§ **Requirement**:
It would help if you retyped the data exactly, leaving out the pictures.

§ **Entries supplied**:

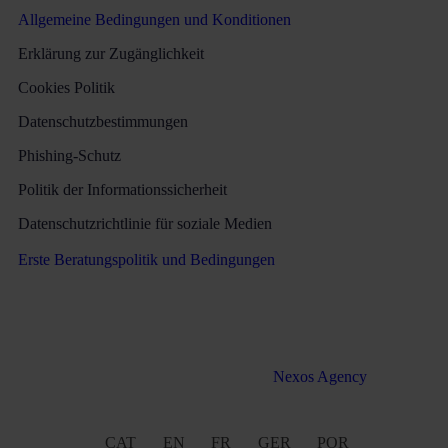
Allgemeine Bedingungen und Konditionen
Erklärung zur Zugänglichkeit
Cookies Politik
Datenschutzbestimmungen
Phishing-Schutz
Politik der Informationssicherheit
Datenschutzrichtlinie für soziale Medien
Erste Beratungspolitik und Bedingungen
Alle Rechte vorbehalten Martinez & Caballero Abogados 2016
– 2022. Webentwicklung von
Nexos Agency
CAT
EN
FR
GER
POR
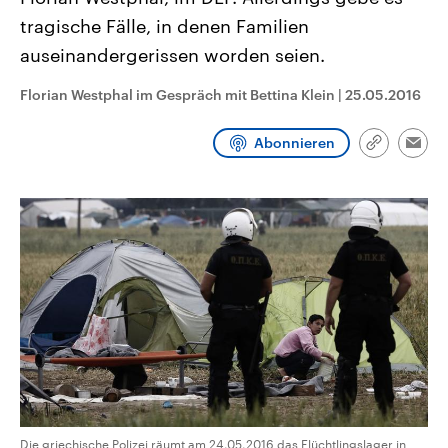
CDU, SPD und FDP regiert.-
aktuelle Weltgeschehen.
tragische Fälle, in denen Familien
Umfragen, Prognosen,
Wahlprogramme, aktuelle Berichte
auseinandergerissen worden seien.
Sendungen
Programm
Podcasts
und Hintergründe zu den Parteien
und Kandidaten der anstehenden
Wahl.
Florian Westphal im Gespräch mit Bettina Klein
|
25.05.2016
Audio-Archiv
Abonnieren
Link
Emai
kopieren/te
Die griechische Polizei räumt am 24.05.2016 das Flüchtlingslager in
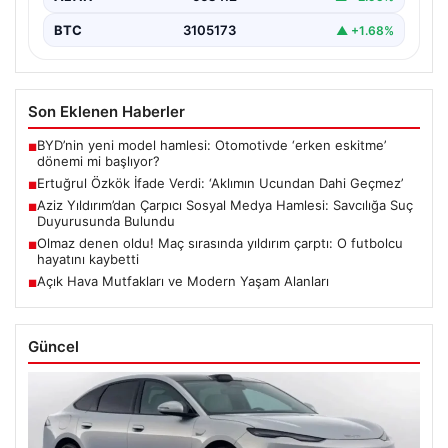
BTC
3105173
▲ +1.68%
Son Eklenen Haberler
BYD’nin yeni model hamlesi: Otomotivde ‘erken eskitme’
■
dönemi mi başlıyor?
Ertuğrul Özkök İfade Verdi: ‘Aklımın Ucundan Dahi Geçmez’
■
Aziz Yıldırım’dan Çarpıcı Sosyal Medya Hamlesi: Savcılığa Suç
■
Duyurusunda Bulundu
Olmaz denen oldu! Maç sırasında yıldırım çarptı: O futbolcu
■
hayatını kaybetti
Açık Hava Mutfakları ve Modern Yaşam Alanları
■
Güncel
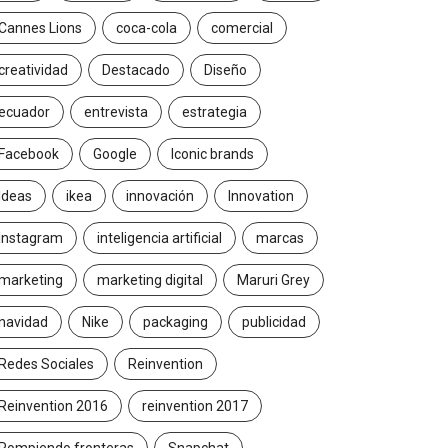
Cannes Lions
coca-cola
comercial
creatividad
Destacado
Diseño
ecuador
entrevista
estrategia
Facebook
Google
Iconic brands
Ideas
ikea
innovación
Innovation
Instagram
inteligencia artificial
marcas
marketing
marketing digital
Maruri Grey
navidad
Nike
packaging
publicidad
Redes Sociales
Reinvention
Reinvention 2016
reinvention 2017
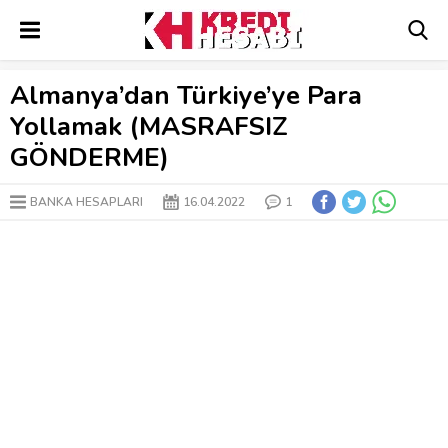
Almanya’dan Türkiye’ye Para
Yollamak (MASRAFSIZ
GÖNDERME)
BANKA HESAPLARI
16.04.2022
1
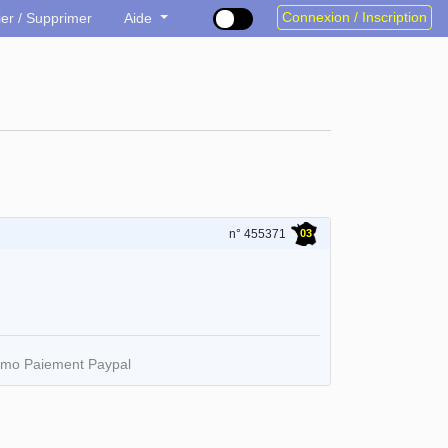
Connexion / Inscription
ier / Supprimer
Aide
03
n° 455371
simo Paiement Paypal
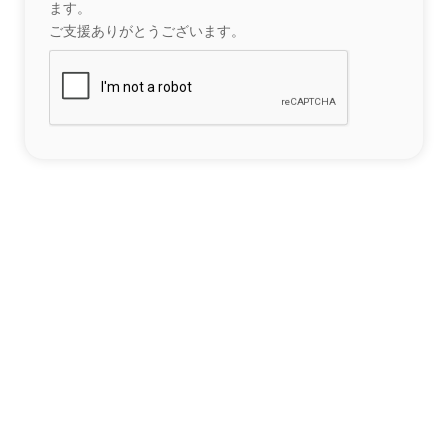
ます。
ご支援ありがとうございます。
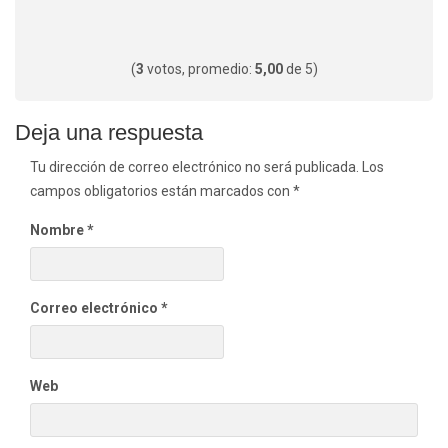
(
3
votos, promedio:
5,00
de 5)
Deja una respuesta
Tu dirección de correo electrónico no será publicada.
Los
campos obligatorios están marcados con
*
Nombre
*
Correo electrónico
*
Web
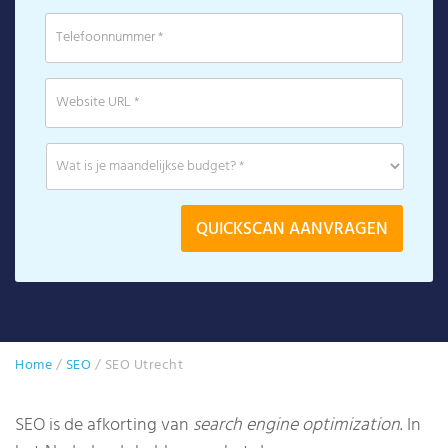
Home
/
SEO
/
SEO Utrecht
SEO is de afkorting van
search engine optimization
. In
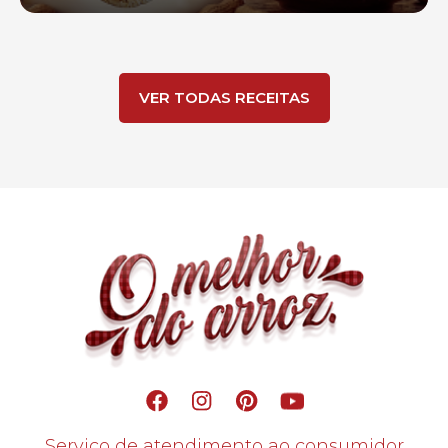
VER TODAS RECEITAS
Serviço de atendimento ao consumidor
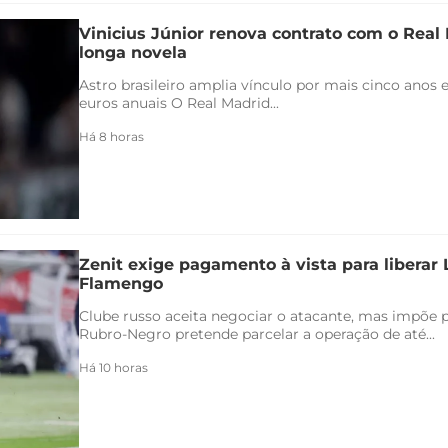
Vinicius Júnior renova contrato com o Real 
longa novela
Astro brasileiro amplia vínculo por mais cinco anos e
euros anuais O Real Madrid...
Há 8 horas
Zenit exige pagamento à vista para liberar
Flamengo
Clube russo aceita negociar o atacante, mas impõe 
Rubro-Negro pretende parcelar a operação de até...
Há 10 horas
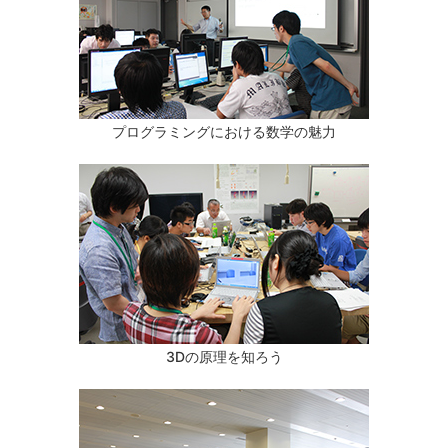
プログラミングにおける数学の魅力
3Dの原理を知ろう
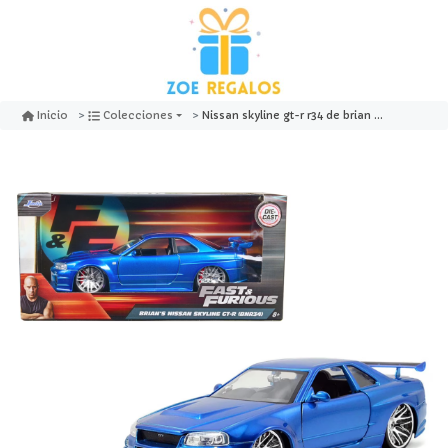
Nissan skyline gt-r r34 de brian azul fast & furious 1:24 - jada
Inicio
Colecciones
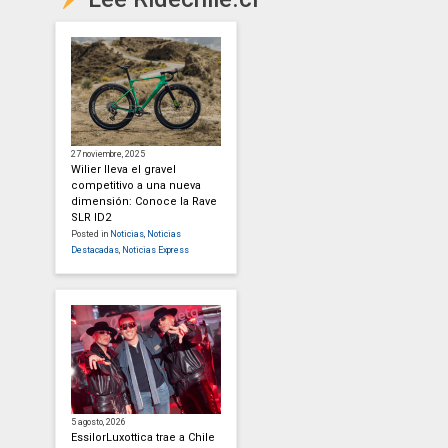
27 noviembre, 2025
Wilier lleva el gravel
competitivo a una nueva
dimensión: Conoce la Rave
SLR ID2
Posted in
Noticias
,
Noticias
Destacadas
,
Noticias Express
5 agosto, 2026
EssilorLuxottica trae a Chile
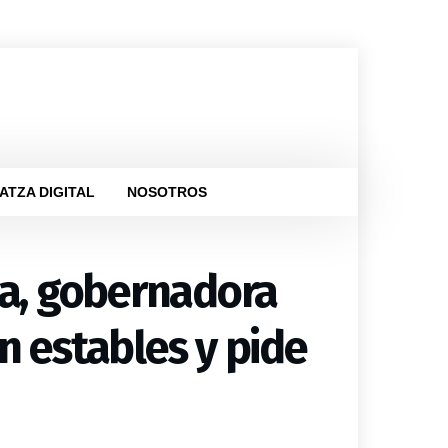
ATZA DIGITAL
NOSOTROS
la, gobernadora
n estables y pide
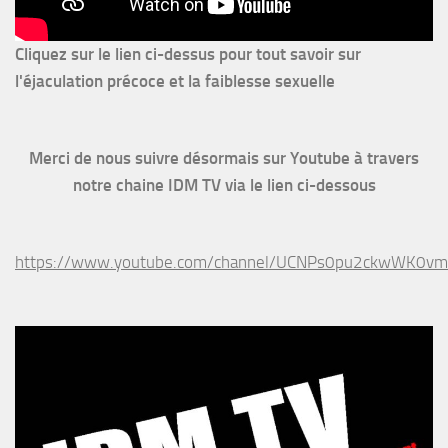
Cliquez sur le lien ci-dessus pour
tout savoir sur
l'éjaculation précoce et la faiblesse sexuelle
Merci de nous suivre désormais sur Youtube à travers
notre chaine IDM TV via le lien ci-dessous
https://www.youtube.com/channel/UCNPs0pu2ckwWK0v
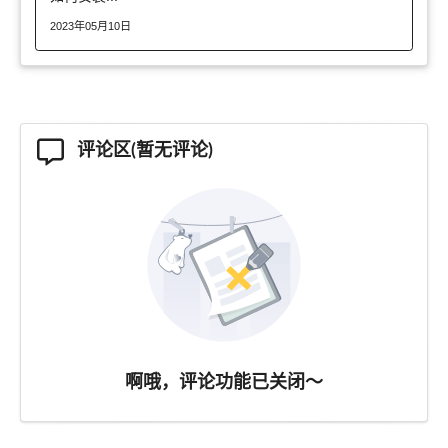
2023年05月10日
评论区(暂无评论)
啊哦，评论功能已关闭～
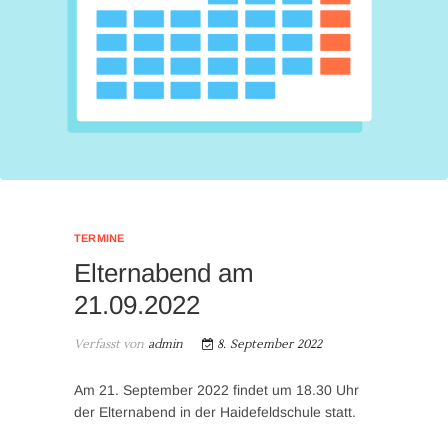
TERMINE
Elternabend am
21.09.2022
Verfasst von
admin
8. September 2022
Am 21. September 2022 findet um 18.30 Uhr
der Elternabend in der Haidefeldschule statt.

§ **Result**:
Allgemeine Bedingungen und Konditionen
Erklärung zur Zugänglichkeit
Cookies Politik
Datenschutzbestimmungen
Phishing-Schutz
Politik der Informationssicherheit
Datenschutzrichtlinie für soziale Medien
Erste Beratungspolitik und Bedingungen
Alle Rechte vorbehalten Martinez & Caballero Abogados 2016
– 2022. Webentwicklung von
Nexos Agency
CAT
EN
FR
GER
POR
CDU, SPD und FDP regiert.-
aktuelle Weltgeschehen.
tragische Fälle, in denen Familien
Umfragen, Prognosen,
Wahlprogramme, aktuelle Berichte
auseinandergerissen worden seien.
Sendungen
Programm
Podcasts
und Hintergründe zu den Parteien
und Kandidaten der anstehenden
Wahl.
Florian Westphal im Gespräch mit Bettina Klein
|
25.05.2016
Audio-Archiv
Abonnieren
Link
Emai
kopieren/te
Die griechische Polizei räumt am 24.05.2016 das Flüchtlingslager in
BTC
3105173
▲ +1.68%
Son Eklenen Haberler
BYD’nin yeni model hamlesi: Otomotivde ‘erken eskitme’
■
dönemi mi başlıyor?
Ertuğrul Özkök İfade Verdi: ‘Aklımın Ucundan Dahi Geçmez’
■
Aziz Yıldırım’dan Çarpıcı Sosyal Medya Hamlesi: Savcılığa Suç
■
Duyurusunda Bulundu
Olmaz denen oldu! Maç sırasında yıldırım çarptı: O futbolcu
■
hayatını kaybetti
Açık Hava Mutfakları ve Modern Yaşam Alanları
■
Güncel
Cannes Lions
coca-cola
comercial
creatividad
Destacado
Diseño
ecuador
entrevista
estrategia
Facebook
Google
Iconic brands
Ideas
ikea
innovación
Innovation
Instagram
inteligencia artificial
marcas
marketing
marketing digital
Maruri Grey
navidad
Nike
packaging
publicidad
Redes Sociales
Reinvention
Reinvention 2016
reinvention 2017
Almanya’dan Türkiye’ye Para
Yollamak (MASRAFSIZ
GÖNDERME)
BANKA HESAPLARI
16.04.2022
1
Connexion / Inscription
ier / Supprimer
Aide
03
n° 455371
simo Paiement Paypal
ます。
ご支援ありがとうございます。
(
3
votos, promedio:
5,00
de 5)
Deja una respuesta
Tu dirección de correo electrónico no será publicada.
Los
campos obligatorios están marcados con
*
Nombre
*
Correo electrónico
*
Web
Home
/
SEO
/
SEO Utrecht
SEO is de afkorting van
search engine optimization
. In
VER TODAS RECEITAS
Serviço de atendimento ao consumidor
Vinicius Júnior renova contrato com o Real 
longa novela
Astro brasileiro amplia vínculo por mais cinco anos e
euros anuais O Real Madrid...
Há 8 horas
Zenit exige pagamento à vista para liberar
Flamengo
Clube russo aceita negociar o atacante, mas impõe 
Rubro-Negro pretende parcelar a operação de até...
Há 10 horas
プログラミングにおける数学の魅力
3Dの原理を知ろう
Nissan skyline gt-r r34 de brian azul fast & furious 1:24 - jada
Inicio
Colecciones
27 noviembre, 2025
Wilier lleva el gravel
competitivo a una nueva
dimensión: Conoce la Rave
SLR ID2
Posted in
Noticias
,
Noticias
Destacadas
,
Noticias Express
5 agosto, 2026
EssilorLuxottica trae a Chile
ATZA DIGITAL
NOSOTROS
la, gobernadora
n estables y pide
Cliquez sur le lien ci-dessus pour
tout savoir sur
l'éjaculation précoce et la faiblesse sexuelle
Merci de nous suivre désormais sur Youtube à travers
notre chaine IDM TV via le lien ci-dessous
https://www.youtube.com/channel/UCNPs0pu2ckwWK0v
2023年05月10日
评论区(暂无评论)
啊哦，评论功能已关闭～
TERMINE
Elternabend am
21.09.2022
Verfasst von
admin
8. September 2022
Am 21. September 2022 findet um 18.30 Uhr
der Elternabend in der Haidefeldschule statt.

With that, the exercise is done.